> **EXERCISE AIM**
Repeat the lines below exactly as written, please, from the line with "кәндер. Инде күп" to the line with "анып, Башҡорт иленә", both lines included, and no others.

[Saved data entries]
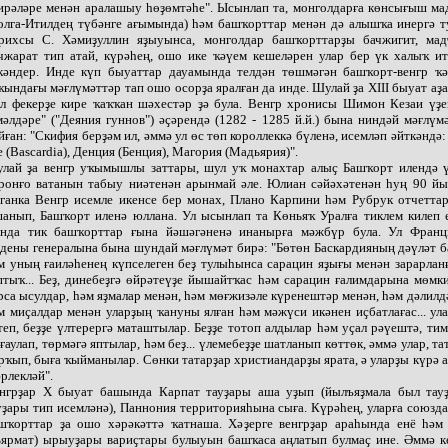
ирәләре менән аралашыу һөҙөмтәһе". Ысынлап та, монголдарға көнсығыш ма
олга-Итилдең түбәнге ағымында) һәм башҡорттар менән дә алышҡа инергә т
рихсы С. Хәмиҙуллин яҙыуынса, монголдар башҡорттарҙы бачжигит, мад
чжарат тип атай, күрәһең, ошо ике ҡәүем кешеләрен улар бер үк халыҡ ит
кәндер. Инде күп быуаттар дауамында телдән төшмәгән башҡорт-венгр ҡә
ҡындағы мәғлүмәттәр тап ошо осорҙа яралған да инде. Шулай ҙа XIII быуат аҙ
л фекерҙе кире ҡаҡҡан шәхестәр ҙә була. Венгр хронисы Шимон Кезаи үҙе
мәлдәре" ("Деяния гуннов") әҫәрендә (1282 - 1285 й.й.) бына ниндәй мәғлүм
йған: "Скифия берҙәм ил, әммә ул өс төп короллеккә бүленә, исемләп әйткәндә
е (Bascardia), Денция (Бенция), Магория (Мадьярия)".
лай ҙа венгр уҡымышлы заттары, шул уҡ монахтар алыҫ Башҡорт илендә ү
ронғо ватанын табыу ниәтенән арынмай әле. Юлиан сәйәхәтенән һуң 90 йыл
ганка Венгр исемле икенсе бер монах, Плано Карпини һәм Рубрук отчетта
анып, Башҡорт иленә юллана. Ул ысынлап та Көньяҡ Уралға тиклем килеп е
нда тик башҡорттар ғына йәшәгәненә инанырға мәжбүр була. Ул Франц
дены генералына бына шундай мәғлүмәт бирә: "Бөтөн Баскардияның дәүләт 
м уның ғаиләһенең күпселеген беҙ тулыһынса сарацин яҙығы менән зарарлан
птыҡ... Беҙ, динебеҙгә өйрәтеүҙе йышайтҡас һәм сарацин ғалимдарына мөмк
рса ысулдар, һәм яҙмалар менән, һәм мөғжизәле күренештәр менән, һәм дәлилд
м миҫалдар менән уларҙың ҡануны ялған һәм мәжүси икәнен иҫбатлағас... ул
теп, беҙҙе үлтерергә маташтылар. Беҙҙе тотоп алдылар һәм уҫал рәүештә, ти
ғаулап, төрмәгә яптылар, һәм беҙ... үлемебеҙҙе шатланып көттөк, әммә улар, та
рҡып, быға ҡыйманылар. Сөнки татарҙар христиандарҙы ярата, ә уларҙы күрә 
әрлекләй".
нгрҙар X быуат башында Карпат тауҙары аша уҙып (йылъяҙмала был тау
уҙары тип исемләнә), Паннония территорияһына сыға. Күрәһең, уларға союзд
шҡорттар ҙа ошо хәрәкәттә ҡатнаша. Хәҙерге венгрҙар араһында енё һәм
ьярмат) ырыуҙары вариҫтары булыуын башҡаса аңлатып булмаҫ ине. Әммә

> **THE ANSWER**
кәндер. Инде күп быуаттар дауамында телдән төшмәгән башҡорт-венгр ҡә
ҡындағы мәғлүмәттәр тап ошо осорҙа яралған да инде. Шулай ҙа XIII быуат аҙ
л фекерҙе кире ҡаҡҡан шәхестәр ҙә була. Венгр хронисы Шимон Кезаи үҙе
мәлдәре" ("Деяния гуннов") әҫәрендә (1282 - 1285 й.й.) бына ниндәй мәғлүм
йған: "Скифия берҙәм ил, әммә ул өс төп короллеккә бүленә, исемләп әйткәндә
е (Bascardia), Денция (Бенция), Магория (Мадьярия)".
лай ҙа венгр уҡымышлы заттары, шул уҡ монахтар алыҫ Башҡорт илендә ү
ронғо ватанын табыу ниәтенән арынмай әле. Юлиан сәйәхәтенән һуң 90 йыл
ганка Венгр исемле икенсе бер монах, Плано Карпини һәм Рубрук отчетта
анып, Башҡорт иленә юллана. Ул ысынлап та Көньяҡ Уралға тиклем килеп е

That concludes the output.